/---

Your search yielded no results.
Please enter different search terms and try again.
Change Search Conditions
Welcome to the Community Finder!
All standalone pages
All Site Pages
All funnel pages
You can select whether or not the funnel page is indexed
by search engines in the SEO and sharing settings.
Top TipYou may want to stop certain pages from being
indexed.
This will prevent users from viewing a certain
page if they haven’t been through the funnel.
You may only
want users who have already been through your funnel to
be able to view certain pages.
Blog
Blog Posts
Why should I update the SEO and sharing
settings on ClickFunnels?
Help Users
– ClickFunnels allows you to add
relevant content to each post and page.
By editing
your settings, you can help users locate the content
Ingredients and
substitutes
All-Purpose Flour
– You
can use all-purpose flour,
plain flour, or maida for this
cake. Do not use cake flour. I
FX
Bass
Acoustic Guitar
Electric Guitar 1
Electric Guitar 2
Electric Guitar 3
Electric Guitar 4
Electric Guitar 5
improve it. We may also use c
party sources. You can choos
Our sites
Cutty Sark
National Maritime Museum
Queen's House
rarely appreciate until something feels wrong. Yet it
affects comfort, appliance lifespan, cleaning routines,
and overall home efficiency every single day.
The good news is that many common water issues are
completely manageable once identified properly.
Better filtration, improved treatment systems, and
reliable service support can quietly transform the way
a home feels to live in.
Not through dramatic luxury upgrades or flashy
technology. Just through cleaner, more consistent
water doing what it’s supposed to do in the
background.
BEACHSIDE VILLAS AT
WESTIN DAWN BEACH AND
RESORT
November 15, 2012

\---

> **WORK TO COMPLETE**
Only one stretch of the entries above is wanted: the lines from the one containing "your settings, you" through the one containing "Queen's House". Please reproduce it exactly.

> **ANSWER SECTION**
your settings, you can help users locate the content
Ingredients and
substitutes
All-Purpose Flour
– You
can use all-purpose flour,
plain flour, or maida for this
cake. Do not use cake flour. I
FX
Bass
Acoustic Guitar
Electric Guitar 1
Electric Guitar 2
Electric Guitar 3
Electric Guitar 4
Electric Guitar 5
improve it. We may also use c
party sources. You can choos
Our sites
Cutty Sark
National Maritime Museum
Queen's House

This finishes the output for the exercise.